Is There a General Limit to How Much You Can Borrow From a 401(k)?
Money is tight, there’s a decent balance sitting in a retirement account, and the idea of borrowing against it rather than taking on a credit card or personal loan starts to sound appealing. Before getting far into that idea, it helps to understand that these loans come with fairly specific boundaries that aren’t always obvious from the outside.
The quick answer
Most 401(k) plans that allow loans at all cap the amount at a percentage of the vested account balance, up to a maximum dollar figure set by federal rules, whichever is lower. On top of that ceiling, individual employer plans can impose their own additional restrictions, so the maximum allowed by law and the maximum actually available through a specific plan aren’t always the same number. Not every plan permits loans in the first place, which is itself worth confirming before assuming this is even an option.
How the limit is generally structured
The federal framework generally allows borrowing up to a set percentage of the vested balance, subject to an overall dollar cap, with a separate minimum-balance provision that can allow a small flat amount to be borrowed even if the percentage-based calculation would allow less. Because the limit is tied to the vested balance, someone earlier in their career with a smaller account, or someone whose employer match hasn’t fully vested yet, may find their available loan amount is considerably smaller than the headline maximum figure suggests.
- Vested balance matters. Unvested employer contributions typically don’t count toward what can be borrowed against.
- Existing loans reduce the ceiling. A previous loan balance, or one taken within the past year even if since repaid, can lower how much is available to borrow again.
- Plan-specific caps can be stricter. Some employers set lower limits, require a minimum loan amount, or restrict the number of outstanding loans at once.
What makes these loans different from a typical loan
A 401(k) loan isn’t underwritten the way a bank loan is, since the money is technically the account holder’s own balance rather than a lender’s funds, and there’s no credit check involved. Repayment usually happens through payroll deduction over a set repayment period, though home-purchase loans within a plan sometimes allow longer terms. This structure also means the loan’s fate is tied closely to employment status, and leaving a job can trigger an accelerated repayment timeline, since what happens to a 401(k) loan when someone changes jobs is governed by specific rules that differ from a typical personal loan.

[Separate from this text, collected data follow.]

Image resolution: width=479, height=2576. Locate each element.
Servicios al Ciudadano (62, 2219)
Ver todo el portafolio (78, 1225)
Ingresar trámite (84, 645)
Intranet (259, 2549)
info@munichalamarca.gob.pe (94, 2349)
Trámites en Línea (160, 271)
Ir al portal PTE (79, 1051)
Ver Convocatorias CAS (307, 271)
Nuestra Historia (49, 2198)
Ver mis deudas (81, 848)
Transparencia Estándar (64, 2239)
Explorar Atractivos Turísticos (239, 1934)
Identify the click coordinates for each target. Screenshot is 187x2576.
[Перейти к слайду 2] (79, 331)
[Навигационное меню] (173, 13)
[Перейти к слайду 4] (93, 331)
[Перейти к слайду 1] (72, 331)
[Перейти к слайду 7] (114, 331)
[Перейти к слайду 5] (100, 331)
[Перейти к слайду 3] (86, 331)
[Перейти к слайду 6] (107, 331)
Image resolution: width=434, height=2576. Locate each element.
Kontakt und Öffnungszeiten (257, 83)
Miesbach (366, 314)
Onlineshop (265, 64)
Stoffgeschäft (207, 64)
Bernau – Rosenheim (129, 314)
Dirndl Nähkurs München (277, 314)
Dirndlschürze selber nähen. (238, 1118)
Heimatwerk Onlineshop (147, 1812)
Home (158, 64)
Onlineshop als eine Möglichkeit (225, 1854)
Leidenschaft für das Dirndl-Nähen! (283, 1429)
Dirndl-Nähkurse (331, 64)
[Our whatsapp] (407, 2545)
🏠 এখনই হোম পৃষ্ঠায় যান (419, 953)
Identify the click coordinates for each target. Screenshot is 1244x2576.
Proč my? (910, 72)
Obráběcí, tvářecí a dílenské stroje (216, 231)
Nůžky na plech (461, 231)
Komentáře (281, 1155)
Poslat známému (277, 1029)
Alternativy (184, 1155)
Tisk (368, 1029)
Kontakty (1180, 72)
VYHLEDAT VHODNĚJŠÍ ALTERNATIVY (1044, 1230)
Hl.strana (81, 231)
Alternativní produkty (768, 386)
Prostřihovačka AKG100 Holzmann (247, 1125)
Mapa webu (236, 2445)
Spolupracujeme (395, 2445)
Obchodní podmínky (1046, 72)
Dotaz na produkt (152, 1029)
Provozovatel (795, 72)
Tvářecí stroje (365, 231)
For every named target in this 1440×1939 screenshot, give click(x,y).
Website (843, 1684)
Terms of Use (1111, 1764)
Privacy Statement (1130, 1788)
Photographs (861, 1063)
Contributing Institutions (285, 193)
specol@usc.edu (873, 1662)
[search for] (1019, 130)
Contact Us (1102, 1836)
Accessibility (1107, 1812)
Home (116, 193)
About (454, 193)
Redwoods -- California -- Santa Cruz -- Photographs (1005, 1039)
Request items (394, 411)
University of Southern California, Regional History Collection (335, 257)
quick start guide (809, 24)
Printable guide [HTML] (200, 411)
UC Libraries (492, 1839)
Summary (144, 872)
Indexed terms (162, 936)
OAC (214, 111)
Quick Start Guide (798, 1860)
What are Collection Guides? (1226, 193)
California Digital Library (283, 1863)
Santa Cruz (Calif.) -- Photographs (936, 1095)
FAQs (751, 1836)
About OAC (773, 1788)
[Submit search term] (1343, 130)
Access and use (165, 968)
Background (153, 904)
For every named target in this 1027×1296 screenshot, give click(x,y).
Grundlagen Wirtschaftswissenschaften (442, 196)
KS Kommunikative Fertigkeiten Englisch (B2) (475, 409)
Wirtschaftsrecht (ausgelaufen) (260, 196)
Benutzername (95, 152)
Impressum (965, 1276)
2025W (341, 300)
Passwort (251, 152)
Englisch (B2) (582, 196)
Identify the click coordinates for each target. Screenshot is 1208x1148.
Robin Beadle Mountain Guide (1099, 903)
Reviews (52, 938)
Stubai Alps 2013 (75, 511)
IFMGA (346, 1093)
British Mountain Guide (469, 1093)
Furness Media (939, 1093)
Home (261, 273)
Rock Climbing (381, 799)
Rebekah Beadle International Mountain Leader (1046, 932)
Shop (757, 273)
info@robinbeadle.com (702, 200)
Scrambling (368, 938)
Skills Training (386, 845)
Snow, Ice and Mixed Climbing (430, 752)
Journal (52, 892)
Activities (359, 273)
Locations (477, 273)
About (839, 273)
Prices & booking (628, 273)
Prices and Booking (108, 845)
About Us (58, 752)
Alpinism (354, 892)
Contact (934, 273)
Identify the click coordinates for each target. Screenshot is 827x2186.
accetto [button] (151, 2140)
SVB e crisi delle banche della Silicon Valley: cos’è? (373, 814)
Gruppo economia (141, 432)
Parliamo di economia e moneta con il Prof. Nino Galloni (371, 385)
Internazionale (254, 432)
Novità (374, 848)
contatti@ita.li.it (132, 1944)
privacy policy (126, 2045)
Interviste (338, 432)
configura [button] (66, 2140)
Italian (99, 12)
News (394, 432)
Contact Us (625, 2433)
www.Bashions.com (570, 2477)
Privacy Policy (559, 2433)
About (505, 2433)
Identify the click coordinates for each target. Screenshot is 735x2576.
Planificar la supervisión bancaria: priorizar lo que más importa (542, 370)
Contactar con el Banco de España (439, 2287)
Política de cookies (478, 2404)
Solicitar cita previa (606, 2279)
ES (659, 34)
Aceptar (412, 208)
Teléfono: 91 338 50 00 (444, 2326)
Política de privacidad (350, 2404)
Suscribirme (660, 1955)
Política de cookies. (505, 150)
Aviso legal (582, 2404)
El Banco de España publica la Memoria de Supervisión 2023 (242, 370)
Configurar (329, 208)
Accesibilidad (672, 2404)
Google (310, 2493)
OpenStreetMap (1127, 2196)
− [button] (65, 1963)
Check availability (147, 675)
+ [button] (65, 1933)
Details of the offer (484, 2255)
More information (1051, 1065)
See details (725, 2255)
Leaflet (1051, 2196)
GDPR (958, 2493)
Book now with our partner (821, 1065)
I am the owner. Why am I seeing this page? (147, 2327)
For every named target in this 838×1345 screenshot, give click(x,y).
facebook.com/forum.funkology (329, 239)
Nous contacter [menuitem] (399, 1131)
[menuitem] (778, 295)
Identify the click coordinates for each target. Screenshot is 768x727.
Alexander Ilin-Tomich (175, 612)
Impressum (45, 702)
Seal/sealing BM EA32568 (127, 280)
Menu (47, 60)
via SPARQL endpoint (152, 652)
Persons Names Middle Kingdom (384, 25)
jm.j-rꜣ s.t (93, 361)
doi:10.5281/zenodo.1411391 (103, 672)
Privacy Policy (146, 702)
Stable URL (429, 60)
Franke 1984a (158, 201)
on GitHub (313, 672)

What people weigh before borrowing against a retirement account
Borrowing from a 401(k) means that money temporarily stops participating in market growth within the account, which is a tradeoff distinct from most other loan types. Some people compare this against whether to pay down other debt or preserve savings first, since a 401(k) loan is one of several options sitting alongside more conventional borrowing paths, each with its own set of tradeoffs around cost, flexibility, and risk if a job changes unexpectedly.
What to weigh
The amount available to borrow from a 401(k) is bounded by both a federal formula and whatever additional limits a specific employer’s plan imposes, and it scales with the vested balance rather than being a flat number available to everyone. Confirming the actual plan rules, rather than assuming the maximum legal figure applies, is the general first step before treating this as a viable borrowing option.